** Opening Given data block **
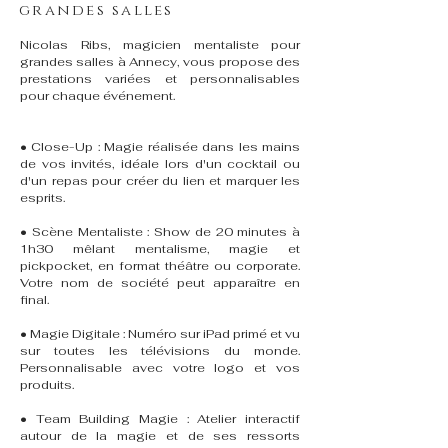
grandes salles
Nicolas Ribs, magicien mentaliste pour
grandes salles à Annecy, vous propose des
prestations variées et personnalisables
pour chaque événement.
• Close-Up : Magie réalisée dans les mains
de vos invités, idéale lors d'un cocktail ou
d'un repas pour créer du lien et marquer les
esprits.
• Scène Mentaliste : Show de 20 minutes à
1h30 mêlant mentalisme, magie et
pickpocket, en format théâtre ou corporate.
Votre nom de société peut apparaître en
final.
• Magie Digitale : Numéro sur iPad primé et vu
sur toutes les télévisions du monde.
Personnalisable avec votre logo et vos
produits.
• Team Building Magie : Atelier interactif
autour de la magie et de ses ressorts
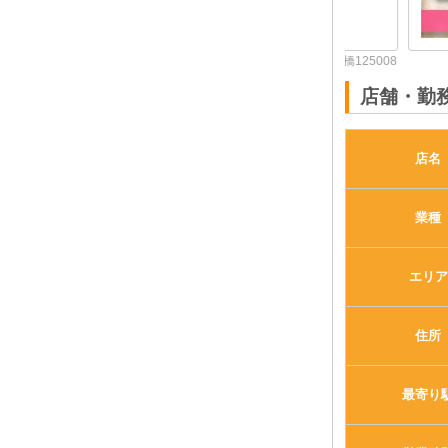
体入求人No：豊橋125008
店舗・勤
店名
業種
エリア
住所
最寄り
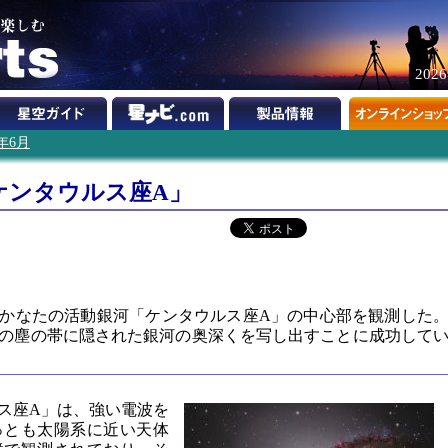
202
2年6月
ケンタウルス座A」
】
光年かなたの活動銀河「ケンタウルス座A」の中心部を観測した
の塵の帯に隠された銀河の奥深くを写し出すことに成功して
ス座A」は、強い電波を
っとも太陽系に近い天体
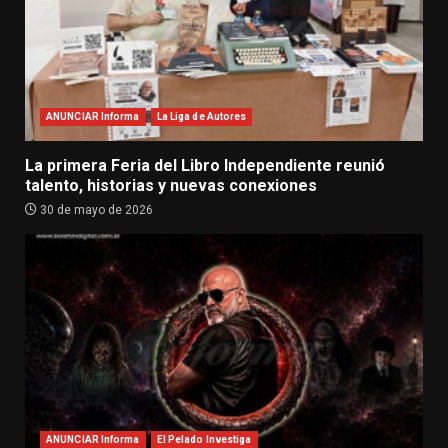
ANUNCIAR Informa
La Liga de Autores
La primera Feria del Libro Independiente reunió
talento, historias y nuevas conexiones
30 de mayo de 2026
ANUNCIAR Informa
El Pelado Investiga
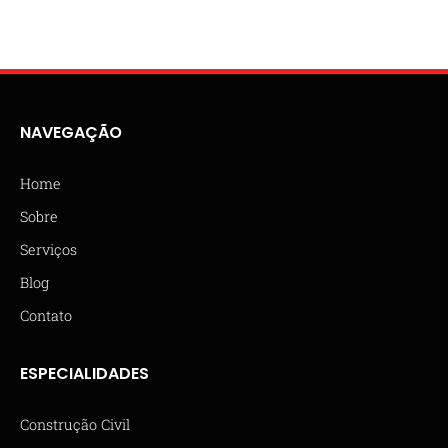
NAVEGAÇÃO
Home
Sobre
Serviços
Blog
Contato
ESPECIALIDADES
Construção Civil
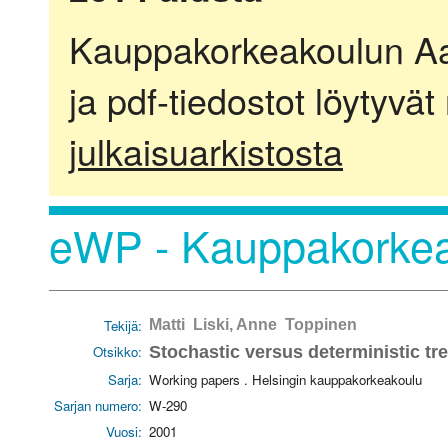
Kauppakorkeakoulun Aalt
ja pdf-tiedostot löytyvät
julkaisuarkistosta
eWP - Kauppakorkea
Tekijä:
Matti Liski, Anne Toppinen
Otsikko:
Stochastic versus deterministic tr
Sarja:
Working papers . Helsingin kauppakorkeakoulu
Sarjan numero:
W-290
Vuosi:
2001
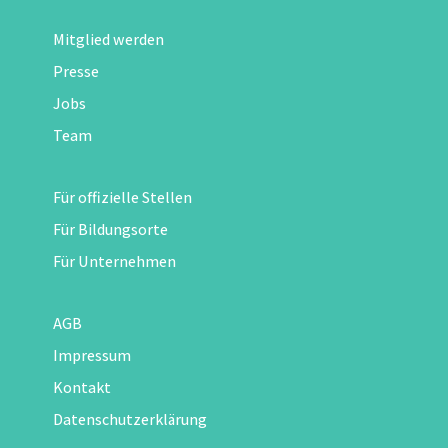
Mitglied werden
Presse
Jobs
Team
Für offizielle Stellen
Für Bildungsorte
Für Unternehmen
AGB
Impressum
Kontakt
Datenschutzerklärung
** Closing Given data block **
** Opening Given data block **
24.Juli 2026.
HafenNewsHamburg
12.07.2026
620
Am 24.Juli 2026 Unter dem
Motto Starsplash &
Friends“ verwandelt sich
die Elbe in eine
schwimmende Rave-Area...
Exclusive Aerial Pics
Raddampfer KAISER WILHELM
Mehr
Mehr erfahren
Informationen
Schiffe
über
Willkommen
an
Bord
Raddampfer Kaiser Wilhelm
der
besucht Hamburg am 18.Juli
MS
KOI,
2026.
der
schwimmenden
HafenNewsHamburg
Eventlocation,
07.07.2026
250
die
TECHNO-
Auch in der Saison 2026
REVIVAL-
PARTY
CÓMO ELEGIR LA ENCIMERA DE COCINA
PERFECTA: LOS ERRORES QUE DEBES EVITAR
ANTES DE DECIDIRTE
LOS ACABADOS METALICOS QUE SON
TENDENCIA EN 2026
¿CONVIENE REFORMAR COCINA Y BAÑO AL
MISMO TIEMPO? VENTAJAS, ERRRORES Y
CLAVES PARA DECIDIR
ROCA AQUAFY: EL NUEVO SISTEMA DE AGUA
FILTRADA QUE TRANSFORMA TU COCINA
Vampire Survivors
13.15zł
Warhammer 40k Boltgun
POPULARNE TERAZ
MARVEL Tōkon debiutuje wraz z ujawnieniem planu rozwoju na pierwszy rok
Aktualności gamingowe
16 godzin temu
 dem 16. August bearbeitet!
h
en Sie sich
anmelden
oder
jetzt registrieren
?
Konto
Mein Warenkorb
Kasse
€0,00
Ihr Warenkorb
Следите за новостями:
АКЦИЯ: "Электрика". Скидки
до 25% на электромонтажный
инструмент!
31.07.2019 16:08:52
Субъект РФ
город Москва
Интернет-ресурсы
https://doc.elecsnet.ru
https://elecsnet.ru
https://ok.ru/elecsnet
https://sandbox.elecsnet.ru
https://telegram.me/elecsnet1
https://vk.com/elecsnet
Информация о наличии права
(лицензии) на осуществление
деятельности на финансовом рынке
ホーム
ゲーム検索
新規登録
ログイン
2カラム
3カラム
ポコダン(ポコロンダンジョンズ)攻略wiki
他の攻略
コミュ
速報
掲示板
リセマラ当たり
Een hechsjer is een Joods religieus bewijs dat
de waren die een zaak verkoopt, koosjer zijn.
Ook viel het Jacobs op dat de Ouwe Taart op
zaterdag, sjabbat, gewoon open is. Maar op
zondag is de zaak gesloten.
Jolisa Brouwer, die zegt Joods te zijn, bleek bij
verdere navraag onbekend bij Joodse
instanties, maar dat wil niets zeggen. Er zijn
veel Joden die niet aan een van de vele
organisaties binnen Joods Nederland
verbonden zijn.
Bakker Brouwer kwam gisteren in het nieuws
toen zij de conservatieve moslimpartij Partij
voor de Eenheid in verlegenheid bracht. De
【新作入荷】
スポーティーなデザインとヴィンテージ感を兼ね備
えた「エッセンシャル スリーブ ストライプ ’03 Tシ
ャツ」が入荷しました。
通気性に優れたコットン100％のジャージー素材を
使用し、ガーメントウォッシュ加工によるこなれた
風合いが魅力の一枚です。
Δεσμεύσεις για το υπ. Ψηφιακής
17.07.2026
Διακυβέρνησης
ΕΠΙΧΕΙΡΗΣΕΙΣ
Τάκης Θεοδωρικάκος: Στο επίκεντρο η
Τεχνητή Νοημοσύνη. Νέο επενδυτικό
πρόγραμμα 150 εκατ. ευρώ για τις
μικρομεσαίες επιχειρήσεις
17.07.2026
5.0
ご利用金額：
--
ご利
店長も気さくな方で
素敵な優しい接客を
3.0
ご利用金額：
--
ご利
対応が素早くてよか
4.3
** Closing Given data block **
Reproduce, exactly as they stand in the data above, the lines from the one that holds "Für Unternehmen" to the one that holds "Datenschutzerklärung", inclusive.

| Answer for this exercise |
Für Unternehmen
AGB
Impressum
Kontakt
Datenschutzerklärung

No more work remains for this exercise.